8 Responses to “Panoramitude”

  1. peridot Says:

    The free "panotools" and their wrapper "hugin" along with "enblend" and "autopano-sift" (what is it with software names?) do an excellent job for me. Sometimes they need a little assistance, but they're fairly good at being able to integrate human assistance with automatic fitting, and they allow you to create spherical panoramas as well as all the other usual options. You can even use them to align pictures for "fake HDR photography". I don't know if they work on any non-Linux platforms, though.

    The also come with a java-applet for viewing browser-paralyzing panoramas (that one was not taken with a hand-held camera).

  2. dio Says:

    Excellent. I looked through my picture files and found so shots of my driveway being laid. Ran the program, it found a couple it could use. Wierd result, but I now see many possibilities.

    Thanks for bringing this to my attention.

  3. David Says:

    If you really want to have some fun, check out the retail version of Autostitch. It's called 'AutoPano Pro'. It's an incredible bit of kit; no memory problems, HDR combining, PSD output, and with all the annoying parts automated.

    Moreover, it's better than Autostitch with near objects. I took 24 pictures of my room with a DSLR at 18mm from a doorway and it had no trouble piecing them together. Sample here:

    I'm in the middle of a two week cram session, you're not allowed to poke fun.

    The final picture was 10500x8000. It took about 30 minutes to render on a 2.4 GHz Athlon X2. I didn't actually expect it to come out; when I first tried this with Autostitch, it gave me my room as seen on an LSD trip.

    Because this version was originally a layered PSD, it would have taken only about ten minutes to clean up the residual haziness. The justifications to use PT Assembler are becoming scarce indeed..


  4. diliff Says:

    The Three Sisters has been done already. ;)

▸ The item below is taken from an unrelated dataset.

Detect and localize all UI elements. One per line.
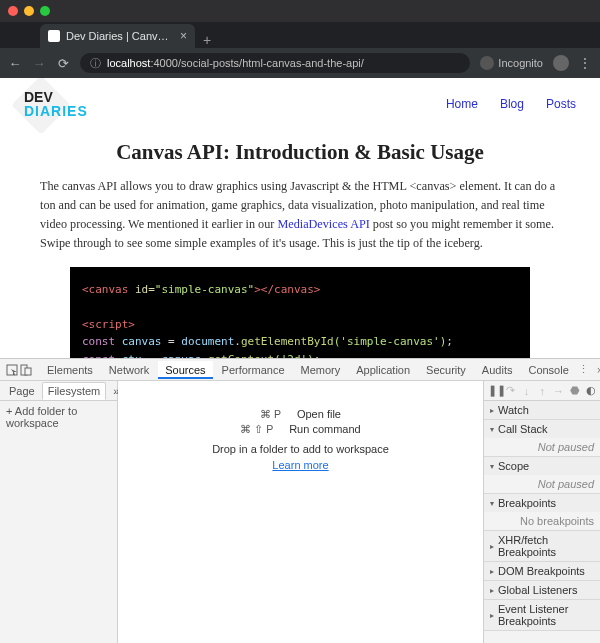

    I took this one about 18 months ago. The angle of view isn't nearly as wide but the detail is a little better and it was taken at dusk so the colour is a bit cooler (and bluer!). Its been significantly downsampled but the original is probably around the 10000x7500 mark or perhaps a bit more.

  5. bmorey Says:

    Occurred to me Autostitch would be great adjunct to a mobile phone - and so it is. Did a bit of experimenting with 6-frame pans this morning and it works a treat. It doesn't turn a fixed-focus 2 meg camera phone into a Canon but it really does add to its usefulness.

  6. Arlo Says:

    Nice review of Autostitch. I've been using it for awhile now, too, and can't imagine going back to any of the other options I tried before. I didn't go so far as to post the JPEGemoth image you did, but I have a decent webish-sized stitch on my own review over yonder.

  7. matt Says:

    I've been using panotools and Hugin for a while now, and while I pretty much only use it to stitch panoramas together, it can also be used to change the perspective of photos, as in this tutorial. I also saw a demo of a photo of hieroglyphics within an egyptian tomb being perspective-corrected, which was very impressive, but can't find that one any more.

    I've also used panotools to align a bunch of time-lapse photos, to then be able to assemble the result into an animation...

  8. leahcim Says:

    Hi, yet another (Linux) panotools user here. Hugin (with autopano) seems to everything that autostitch does, plus gives you the option of multiple projections (equirectangular, rectilinear, mercator, etc) to choose for your output image. It also makes it easy to align your panorama so that verticals remain vertical, and the horizon doesn't turn into a banana (a frequent problem with the software that came with my Canon). It also calculates and compensates for barrel/pincushion distortion from the camera (small amounts of barrel distortion is common with most cameras at the wide-angle end of the zoom).

    matt: the I think the perspective-correction demo you're thinking of is here.